**WORK TO COMPLETE**
Without the images, print all the entries below exactly as given.

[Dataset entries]
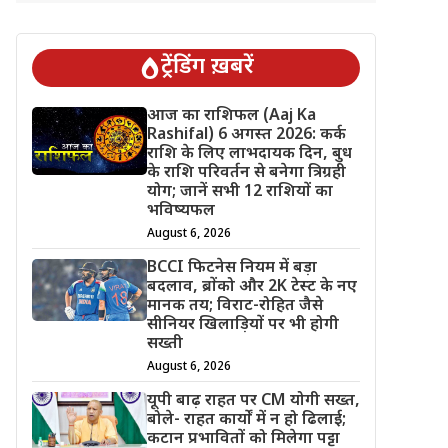
ट्रेंडिंग ख़बरें
आज का राशिफल (Aaj Ka
Rashifal) 6 अगस्त 2026: कर्क
राशि के लिए लाभदायक दिन, बुध
के राशि परिवर्तन से बनेगा त्रिग्रही
योग; जानें सभी 12 राशियों का
भविष्यफल
August 6, 2026
BCCI फिटनेस नियम में बड़ा
बदलाव, ब्रोंको और 2K टेस्ट के नए
मानक तय; विराट-रोहित जैसे
सीनियर खिलाड़ियों पर भी होगी
सख्ती
August 6, 2026
यूपी बाढ़ राहत पर CM योगी सख्त,
बोले- राहत कार्यों में न हो ढिलाई;
कटान प्रभावितों को मिलेगा पट्टा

**THE COMPLETED TASK**
ट्रेंडिंग ख़बरें
आज का राशिफल (Aaj Ka
Rashifal) 6 अगस्त 2026: कर्क
राशि के लिए लाभदायक दिन, बुध
के राशि परिवर्तन से बनेगा त्रिग्रही
योग; जानें सभी 12 राशियों का
भविष्यफल
August 6, 2026
BCCI फिटनेस नियम में बड़ा
बदलाव, ब्रोंको और 2K टेस्ट के नए
मानक तय; विराट-रोहित जैसे
सीनियर खिलाड़ियों पर भी होगी
सख्ती
August 6, 2026
यूपी बाढ़ राहत पर CM योगी सख्त,
बोले- राहत कार्यों में न हो ढिलाई;
कटान प्रभावितों को मिलेगा पट्टा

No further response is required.